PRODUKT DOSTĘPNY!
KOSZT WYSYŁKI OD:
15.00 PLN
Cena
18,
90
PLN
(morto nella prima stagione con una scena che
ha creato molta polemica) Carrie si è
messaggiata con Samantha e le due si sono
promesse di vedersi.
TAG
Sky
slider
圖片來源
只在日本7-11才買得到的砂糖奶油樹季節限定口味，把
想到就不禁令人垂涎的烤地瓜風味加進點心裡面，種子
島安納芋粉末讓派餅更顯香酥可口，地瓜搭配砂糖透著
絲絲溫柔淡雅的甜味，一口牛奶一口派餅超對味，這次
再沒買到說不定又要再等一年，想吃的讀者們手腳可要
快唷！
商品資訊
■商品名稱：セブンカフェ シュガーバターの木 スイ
::::::
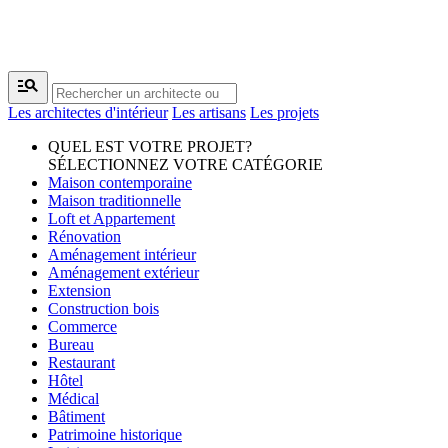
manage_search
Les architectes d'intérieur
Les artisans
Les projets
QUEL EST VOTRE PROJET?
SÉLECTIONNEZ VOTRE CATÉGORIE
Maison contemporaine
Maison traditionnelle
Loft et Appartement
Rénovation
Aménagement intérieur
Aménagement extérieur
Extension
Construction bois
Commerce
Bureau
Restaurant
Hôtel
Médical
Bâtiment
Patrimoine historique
::::::
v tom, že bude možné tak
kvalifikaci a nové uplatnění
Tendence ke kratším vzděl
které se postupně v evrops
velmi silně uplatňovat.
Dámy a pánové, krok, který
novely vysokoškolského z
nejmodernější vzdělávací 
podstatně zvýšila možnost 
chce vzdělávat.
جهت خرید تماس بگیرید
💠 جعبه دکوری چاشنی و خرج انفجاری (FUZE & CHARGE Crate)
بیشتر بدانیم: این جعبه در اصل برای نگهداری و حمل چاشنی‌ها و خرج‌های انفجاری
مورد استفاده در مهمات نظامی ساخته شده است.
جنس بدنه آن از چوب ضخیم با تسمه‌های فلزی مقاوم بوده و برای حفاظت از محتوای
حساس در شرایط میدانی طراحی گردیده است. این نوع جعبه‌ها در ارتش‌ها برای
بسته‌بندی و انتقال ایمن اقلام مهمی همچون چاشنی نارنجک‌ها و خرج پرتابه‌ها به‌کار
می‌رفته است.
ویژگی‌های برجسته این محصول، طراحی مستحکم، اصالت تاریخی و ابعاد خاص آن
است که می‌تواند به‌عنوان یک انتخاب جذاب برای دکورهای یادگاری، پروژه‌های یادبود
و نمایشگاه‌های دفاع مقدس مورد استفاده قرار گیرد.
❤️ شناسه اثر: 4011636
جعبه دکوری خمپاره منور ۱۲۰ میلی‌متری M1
::::::
Copy every line of the listing containing the string "Aménagement".

Aménagement intérieur
Aménagement extérieur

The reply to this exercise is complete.